Patients treated with fingolimod .5 mg had a 40.7% relative reduction in the rate of relapses over a period of one year, compared to glatiramer acetate (annualized relapse rate [ARR] estimates .153 vs .258, respectively P = .0138).
"ASSESS is the first controlled head-to-head study of a MS disease modifying therapy versus Copaxone to show superior efficacy in reducing relapses, a key measure of disease activity and a significant burden for patients," said Bruce Cree, MD, PhD, MAS, George A. Zimmermann Endowed Professor in Multiple Sclerosis at the University of California San Francisco, and ASSESS Principal Study Investigator in a statement. "Head-to-head trials, such as ASSESS, are extremely important to help clinicians better understand the relative efficacy and safety of MS therapies, thereby making better-informed treatment decisions."

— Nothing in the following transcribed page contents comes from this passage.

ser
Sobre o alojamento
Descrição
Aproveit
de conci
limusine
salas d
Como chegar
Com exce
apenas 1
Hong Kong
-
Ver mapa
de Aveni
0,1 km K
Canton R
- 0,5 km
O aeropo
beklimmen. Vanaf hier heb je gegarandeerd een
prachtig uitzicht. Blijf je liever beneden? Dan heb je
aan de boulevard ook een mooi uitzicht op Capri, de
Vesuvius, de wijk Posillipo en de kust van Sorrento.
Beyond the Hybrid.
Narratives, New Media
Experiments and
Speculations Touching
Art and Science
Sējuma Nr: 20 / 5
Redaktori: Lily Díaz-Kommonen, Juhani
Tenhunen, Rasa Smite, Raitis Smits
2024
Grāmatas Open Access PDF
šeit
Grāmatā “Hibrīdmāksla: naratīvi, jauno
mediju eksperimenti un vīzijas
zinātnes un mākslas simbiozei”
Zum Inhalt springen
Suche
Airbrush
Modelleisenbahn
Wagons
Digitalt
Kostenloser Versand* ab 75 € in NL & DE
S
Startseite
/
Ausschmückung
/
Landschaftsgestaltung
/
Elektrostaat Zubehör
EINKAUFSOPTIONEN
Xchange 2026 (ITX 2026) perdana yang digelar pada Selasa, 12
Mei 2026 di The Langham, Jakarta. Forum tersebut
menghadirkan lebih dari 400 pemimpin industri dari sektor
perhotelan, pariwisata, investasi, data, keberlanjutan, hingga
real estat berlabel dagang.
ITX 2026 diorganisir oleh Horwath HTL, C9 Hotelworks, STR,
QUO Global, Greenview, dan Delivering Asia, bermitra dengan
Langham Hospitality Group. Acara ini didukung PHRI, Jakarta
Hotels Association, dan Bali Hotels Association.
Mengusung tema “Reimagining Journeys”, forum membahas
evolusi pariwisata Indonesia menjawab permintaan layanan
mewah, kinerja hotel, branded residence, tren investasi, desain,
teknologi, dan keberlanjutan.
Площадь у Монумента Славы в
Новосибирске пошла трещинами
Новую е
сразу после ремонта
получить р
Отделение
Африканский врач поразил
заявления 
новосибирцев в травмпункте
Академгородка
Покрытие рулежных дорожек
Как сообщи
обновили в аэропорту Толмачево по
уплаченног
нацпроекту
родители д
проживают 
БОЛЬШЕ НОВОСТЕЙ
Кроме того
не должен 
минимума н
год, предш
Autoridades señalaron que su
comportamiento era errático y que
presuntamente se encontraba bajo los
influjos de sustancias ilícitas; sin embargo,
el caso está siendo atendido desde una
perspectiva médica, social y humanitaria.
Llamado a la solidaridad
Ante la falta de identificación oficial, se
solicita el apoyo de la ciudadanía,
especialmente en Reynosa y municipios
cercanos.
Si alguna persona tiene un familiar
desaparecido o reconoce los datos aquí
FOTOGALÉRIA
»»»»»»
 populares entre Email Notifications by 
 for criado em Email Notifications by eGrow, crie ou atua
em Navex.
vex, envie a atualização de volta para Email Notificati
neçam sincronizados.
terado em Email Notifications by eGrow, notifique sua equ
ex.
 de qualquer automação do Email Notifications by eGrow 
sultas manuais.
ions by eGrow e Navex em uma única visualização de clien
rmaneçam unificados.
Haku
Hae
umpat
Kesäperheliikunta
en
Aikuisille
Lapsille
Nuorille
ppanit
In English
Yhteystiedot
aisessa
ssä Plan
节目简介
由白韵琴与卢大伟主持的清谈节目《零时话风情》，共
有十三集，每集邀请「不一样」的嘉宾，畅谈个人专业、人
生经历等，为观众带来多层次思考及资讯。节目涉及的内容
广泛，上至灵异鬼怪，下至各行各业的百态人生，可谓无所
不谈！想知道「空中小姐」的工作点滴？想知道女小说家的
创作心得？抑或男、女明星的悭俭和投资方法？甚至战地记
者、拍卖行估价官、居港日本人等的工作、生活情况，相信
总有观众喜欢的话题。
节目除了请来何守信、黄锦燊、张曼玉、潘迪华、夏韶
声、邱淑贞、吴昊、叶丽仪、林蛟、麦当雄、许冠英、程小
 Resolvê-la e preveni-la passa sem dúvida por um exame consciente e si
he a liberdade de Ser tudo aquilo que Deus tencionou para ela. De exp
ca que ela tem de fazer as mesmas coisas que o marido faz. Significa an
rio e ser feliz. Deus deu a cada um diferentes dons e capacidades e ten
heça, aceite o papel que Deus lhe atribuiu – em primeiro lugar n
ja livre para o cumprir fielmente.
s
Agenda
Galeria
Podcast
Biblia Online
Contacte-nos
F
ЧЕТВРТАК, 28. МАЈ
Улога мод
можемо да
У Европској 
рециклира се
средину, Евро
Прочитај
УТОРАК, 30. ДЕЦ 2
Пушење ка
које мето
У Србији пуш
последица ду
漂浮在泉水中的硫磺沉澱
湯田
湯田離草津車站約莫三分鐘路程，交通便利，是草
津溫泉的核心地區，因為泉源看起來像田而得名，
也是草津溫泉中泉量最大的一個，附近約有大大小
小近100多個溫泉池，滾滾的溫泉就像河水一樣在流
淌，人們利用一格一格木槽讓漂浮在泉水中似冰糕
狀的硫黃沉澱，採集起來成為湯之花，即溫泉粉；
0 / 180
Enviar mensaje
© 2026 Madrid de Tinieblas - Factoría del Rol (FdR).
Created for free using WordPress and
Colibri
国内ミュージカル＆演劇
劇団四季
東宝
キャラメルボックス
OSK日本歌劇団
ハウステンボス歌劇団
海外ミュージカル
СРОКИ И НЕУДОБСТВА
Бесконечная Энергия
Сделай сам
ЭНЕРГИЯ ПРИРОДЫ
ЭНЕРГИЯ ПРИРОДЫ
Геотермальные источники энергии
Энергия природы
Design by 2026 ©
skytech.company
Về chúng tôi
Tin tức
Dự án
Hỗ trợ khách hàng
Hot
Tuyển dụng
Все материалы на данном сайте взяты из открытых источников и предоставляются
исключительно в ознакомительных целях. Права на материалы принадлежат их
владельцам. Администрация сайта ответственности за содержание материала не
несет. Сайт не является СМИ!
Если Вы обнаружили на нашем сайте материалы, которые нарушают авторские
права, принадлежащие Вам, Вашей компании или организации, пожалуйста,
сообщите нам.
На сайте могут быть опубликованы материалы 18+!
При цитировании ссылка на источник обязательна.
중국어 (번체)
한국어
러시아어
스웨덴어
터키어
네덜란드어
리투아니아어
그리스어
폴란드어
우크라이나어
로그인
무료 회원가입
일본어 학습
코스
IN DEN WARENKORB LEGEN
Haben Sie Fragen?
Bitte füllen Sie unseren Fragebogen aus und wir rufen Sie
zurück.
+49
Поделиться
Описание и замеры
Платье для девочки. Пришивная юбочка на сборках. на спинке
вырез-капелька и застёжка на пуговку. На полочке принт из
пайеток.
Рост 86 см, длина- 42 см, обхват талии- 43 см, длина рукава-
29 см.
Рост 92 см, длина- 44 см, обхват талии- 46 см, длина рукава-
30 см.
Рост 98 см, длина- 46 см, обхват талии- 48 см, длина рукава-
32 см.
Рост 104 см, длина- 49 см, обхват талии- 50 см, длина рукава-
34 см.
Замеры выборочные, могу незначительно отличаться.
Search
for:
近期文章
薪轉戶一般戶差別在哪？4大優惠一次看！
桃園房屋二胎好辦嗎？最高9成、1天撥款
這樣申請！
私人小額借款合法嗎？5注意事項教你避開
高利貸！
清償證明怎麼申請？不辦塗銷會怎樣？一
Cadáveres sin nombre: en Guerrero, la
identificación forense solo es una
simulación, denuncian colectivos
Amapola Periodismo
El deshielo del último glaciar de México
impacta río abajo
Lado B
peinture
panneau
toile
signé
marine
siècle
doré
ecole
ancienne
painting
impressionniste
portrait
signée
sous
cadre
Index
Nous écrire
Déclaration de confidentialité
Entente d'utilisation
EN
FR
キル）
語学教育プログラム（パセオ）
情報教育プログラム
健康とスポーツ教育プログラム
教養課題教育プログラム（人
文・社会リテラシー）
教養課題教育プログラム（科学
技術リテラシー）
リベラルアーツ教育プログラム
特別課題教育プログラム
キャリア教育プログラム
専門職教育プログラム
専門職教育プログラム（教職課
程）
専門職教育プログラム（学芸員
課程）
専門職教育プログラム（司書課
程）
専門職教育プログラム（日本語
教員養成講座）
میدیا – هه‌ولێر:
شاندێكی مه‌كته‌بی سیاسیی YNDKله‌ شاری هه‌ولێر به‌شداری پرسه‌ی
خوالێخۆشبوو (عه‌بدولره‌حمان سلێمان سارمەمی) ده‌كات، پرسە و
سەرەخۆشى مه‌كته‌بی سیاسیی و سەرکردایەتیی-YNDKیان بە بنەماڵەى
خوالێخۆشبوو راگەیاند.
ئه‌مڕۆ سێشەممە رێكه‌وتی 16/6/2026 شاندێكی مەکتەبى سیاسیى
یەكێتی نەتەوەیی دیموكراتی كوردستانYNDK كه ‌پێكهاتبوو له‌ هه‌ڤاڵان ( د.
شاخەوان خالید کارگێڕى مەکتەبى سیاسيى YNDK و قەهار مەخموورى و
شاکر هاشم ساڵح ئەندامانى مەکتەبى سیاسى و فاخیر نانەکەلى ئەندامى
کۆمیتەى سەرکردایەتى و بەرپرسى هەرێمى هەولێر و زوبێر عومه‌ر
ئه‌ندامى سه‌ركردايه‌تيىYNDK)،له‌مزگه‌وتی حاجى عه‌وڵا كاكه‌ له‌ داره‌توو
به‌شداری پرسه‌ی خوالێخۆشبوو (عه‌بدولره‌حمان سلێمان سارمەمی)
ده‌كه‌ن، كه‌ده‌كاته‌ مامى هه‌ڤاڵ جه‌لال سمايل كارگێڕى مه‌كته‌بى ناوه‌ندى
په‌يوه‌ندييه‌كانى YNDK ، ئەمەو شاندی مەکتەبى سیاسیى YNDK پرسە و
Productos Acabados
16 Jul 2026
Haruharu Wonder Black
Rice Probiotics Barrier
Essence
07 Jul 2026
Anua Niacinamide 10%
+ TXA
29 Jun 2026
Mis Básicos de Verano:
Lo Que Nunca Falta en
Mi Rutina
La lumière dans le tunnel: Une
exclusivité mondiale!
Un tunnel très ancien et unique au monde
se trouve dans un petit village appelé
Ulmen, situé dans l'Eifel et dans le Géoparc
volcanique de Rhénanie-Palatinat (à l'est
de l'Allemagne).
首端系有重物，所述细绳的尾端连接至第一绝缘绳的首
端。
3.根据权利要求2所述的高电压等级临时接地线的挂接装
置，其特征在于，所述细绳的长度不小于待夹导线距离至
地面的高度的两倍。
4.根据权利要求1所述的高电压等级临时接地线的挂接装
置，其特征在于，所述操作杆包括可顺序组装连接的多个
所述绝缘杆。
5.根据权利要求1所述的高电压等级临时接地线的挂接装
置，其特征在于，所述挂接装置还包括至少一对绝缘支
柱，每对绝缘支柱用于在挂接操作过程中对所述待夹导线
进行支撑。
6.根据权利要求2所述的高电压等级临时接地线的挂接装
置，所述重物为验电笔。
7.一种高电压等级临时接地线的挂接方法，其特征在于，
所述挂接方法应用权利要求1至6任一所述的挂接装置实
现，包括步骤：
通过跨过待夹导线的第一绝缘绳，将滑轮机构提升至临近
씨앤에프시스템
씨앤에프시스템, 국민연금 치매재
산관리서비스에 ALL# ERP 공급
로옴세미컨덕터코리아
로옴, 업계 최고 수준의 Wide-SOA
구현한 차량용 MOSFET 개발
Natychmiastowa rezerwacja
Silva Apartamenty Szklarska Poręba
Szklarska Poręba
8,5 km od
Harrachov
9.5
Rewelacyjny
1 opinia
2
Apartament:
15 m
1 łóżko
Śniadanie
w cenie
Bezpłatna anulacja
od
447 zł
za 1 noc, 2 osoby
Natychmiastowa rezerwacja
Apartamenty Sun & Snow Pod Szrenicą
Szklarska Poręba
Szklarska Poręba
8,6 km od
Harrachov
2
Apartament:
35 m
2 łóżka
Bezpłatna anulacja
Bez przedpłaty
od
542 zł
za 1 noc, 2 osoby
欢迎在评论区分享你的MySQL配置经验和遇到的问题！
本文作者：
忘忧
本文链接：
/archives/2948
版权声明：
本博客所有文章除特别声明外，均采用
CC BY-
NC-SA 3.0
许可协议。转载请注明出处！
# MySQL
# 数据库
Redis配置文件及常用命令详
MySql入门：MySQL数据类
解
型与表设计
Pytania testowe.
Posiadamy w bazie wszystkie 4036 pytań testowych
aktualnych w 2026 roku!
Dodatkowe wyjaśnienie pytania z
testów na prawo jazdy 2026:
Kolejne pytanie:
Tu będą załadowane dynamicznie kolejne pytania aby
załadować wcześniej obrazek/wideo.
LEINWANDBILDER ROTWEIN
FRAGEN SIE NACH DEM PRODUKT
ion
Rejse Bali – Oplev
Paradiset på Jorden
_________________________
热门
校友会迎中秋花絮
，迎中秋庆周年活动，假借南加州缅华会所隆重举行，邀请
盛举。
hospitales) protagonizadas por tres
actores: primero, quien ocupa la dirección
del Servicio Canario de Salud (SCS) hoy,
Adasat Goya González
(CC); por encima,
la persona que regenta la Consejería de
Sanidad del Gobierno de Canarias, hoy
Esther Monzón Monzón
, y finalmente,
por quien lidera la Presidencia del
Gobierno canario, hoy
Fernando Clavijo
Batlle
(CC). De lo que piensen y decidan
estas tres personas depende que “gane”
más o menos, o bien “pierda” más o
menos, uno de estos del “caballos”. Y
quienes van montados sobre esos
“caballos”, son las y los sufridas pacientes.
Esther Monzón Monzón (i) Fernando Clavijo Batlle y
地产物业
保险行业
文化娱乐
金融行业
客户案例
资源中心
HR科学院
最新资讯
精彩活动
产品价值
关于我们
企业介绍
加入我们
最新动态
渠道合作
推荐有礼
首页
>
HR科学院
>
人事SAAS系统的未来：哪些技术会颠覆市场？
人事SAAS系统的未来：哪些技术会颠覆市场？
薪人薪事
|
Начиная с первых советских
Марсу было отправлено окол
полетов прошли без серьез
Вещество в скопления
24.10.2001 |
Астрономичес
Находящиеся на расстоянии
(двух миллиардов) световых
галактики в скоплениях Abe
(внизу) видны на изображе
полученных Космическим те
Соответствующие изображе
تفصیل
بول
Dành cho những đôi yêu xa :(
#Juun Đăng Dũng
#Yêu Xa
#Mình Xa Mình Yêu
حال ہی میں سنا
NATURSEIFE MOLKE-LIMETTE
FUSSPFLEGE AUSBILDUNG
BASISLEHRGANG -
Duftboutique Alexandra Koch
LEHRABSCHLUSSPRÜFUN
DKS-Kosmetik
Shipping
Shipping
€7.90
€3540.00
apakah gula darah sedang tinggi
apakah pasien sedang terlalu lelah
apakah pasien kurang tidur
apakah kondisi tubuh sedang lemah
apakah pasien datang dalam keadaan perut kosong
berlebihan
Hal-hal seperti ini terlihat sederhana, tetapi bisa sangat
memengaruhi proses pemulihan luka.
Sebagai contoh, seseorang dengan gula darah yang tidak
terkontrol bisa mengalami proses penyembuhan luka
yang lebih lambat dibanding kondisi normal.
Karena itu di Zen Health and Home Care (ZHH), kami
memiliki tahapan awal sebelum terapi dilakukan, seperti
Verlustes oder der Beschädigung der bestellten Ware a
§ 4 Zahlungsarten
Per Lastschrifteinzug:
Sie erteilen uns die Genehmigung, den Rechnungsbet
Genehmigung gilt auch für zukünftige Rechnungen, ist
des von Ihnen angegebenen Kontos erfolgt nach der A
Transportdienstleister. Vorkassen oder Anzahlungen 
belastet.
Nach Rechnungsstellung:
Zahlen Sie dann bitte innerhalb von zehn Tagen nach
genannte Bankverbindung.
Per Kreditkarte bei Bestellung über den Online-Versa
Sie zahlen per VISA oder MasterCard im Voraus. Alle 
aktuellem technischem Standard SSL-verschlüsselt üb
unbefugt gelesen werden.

Participants in the rater-blinded and dose-blinded study (n = 1064) were randomized to receive either once-daily oral fingolimod .5 mg (n = 352) or .25 mg (n = 370), or once-daily injections of glatiramer acetate 20 mg (n = 342). Novartis began the ASSESS study in patients with relapsing-remitting multiple sclerosis in 2012 as part of a post-approval agreement with the US Food and Drug Administration.
While the risk reduction was significant among patients receiving fingolimod .5 mg, patients receiving .25 mg doses did not have statistically significant reductions in the annualized relapse rate compared to placebo.
Fingolimod is approved by the FDA for the treatment of relapsing forms of multiple sclerosis for patients ≥10 years of age. The .5 mg dose is approved for patients ≥10 years of age weighing >40 kg, while the .25 mg dose is approved only for pediatric patients weighing ≤40 kg.
The Gilenya Prescribing Information lists common adverse reactions (occurring in ≥10% of participants and more often than placebo) as headache, liver transaminase elevation, diarrhea, cough, influenza, sinusitis, back pain, abdominal pain, and pain in extremity.
"Gilenya reimagined MS care as the first oral treatment and is a testament to Novartis' quest to stop MS," said Danny Bar-Zohar, MD, Global Head of Neuroscience Development, Novartis Pharmaceuticals. "The ASSESS data add to the robust body of evidence which show that Gilenya is a highly efficacious, cornerstone therapy in relapsing MS."